General Department, Chongqing University Cancer Hospital & Chongqing Cancer Institute & Chongqing Cancer Hospital, No. 181 Han Yu Road, Shapingba District, Chongqing 400030, China.
Gene. 2019 Aug 20;710:39-47. doi: 10.1016/j.gene.2019.05.043. Epub 2019 May 23.
Dysregulation of microRNAs (miRNAs) have been reported to contribute to malignant progression in melanoma. However, the roles and mechanisms of several miRNAs in melanoma remain poorly understood. In our study, we showed that miR-10b was significantly up-regulated in melanoma tissues and cell lines, and was associated with overall survival of melanoma patients. Inhibition of miR-10b dramatically suppressed melanoma cell proliferation, migration and invasion in vitro and inhibited tumor growth in vivo. Moreover, we defined ITCH as a direct and functional downstream target of miR-10b, and showed that there was an inverse correlation between the expression of ITCH and miR-10b on melanoma tissues. Down-regulation of ITCH partially attenuated the inhibitory effects of miR-10b inhibition on melanoma cell proliferation, migration and invasion. Furthermore,we found that miR-10b exerted its effects on melanoma by regulating the Wnt/β-catenin pathway. Taken together, our results demonstrated that miR-10b was an important epigenetic modifier, promoting melanoma progression through regulating ITCH/Wnt/β-catenin pathway. These results offer a new strategy for epigenetic cancer therapy.

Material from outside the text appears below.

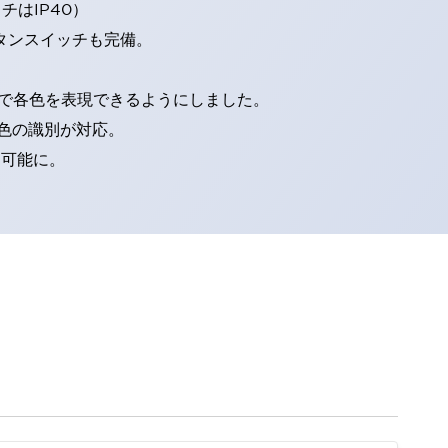
はIP40）
タンスイッチも完備。
D球で各色を表現できるようにしました。
色の識別が対応。
別可能に。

miRNAs 的失调已被报道有助于黑色素瘤的恶性进展。然而,几种 miRNA 在黑色素瘤中的作用和机制仍知之甚少。在我们的研究中,我们表明 miR-10b 在黑色素瘤组织和细胞系中显著上调,并与黑色素瘤患者的总生存率相关。抑制 miR-10b 可显著抑制黑色素瘤细胞在体外的增殖、迁移和侵袭,并抑制体内肿瘤生长。此外,我们将 ITCH 定义为 miR-10b 的直接和功能下游靶标,并表明在黑色素瘤组织中 ITCH 和 miR-10b 的表达呈负相关。下调 ITCH 可部分减弱 miR-10b 抑制对黑色素瘤细胞增殖、迁移和侵袭的抑制作用。此外,我们发现 miR-10b 通过调节 Wnt/β-catenin 通路对黑色素瘤发挥作用。总之,我们的研究结果表明,miR-10b 是一种重要的表观遗传修饰物,通过调节 ITCH/Wnt/β-catenin 通路促进黑色素瘤的进展。这些结果为表观遗传癌症治疗提供了一种新策略。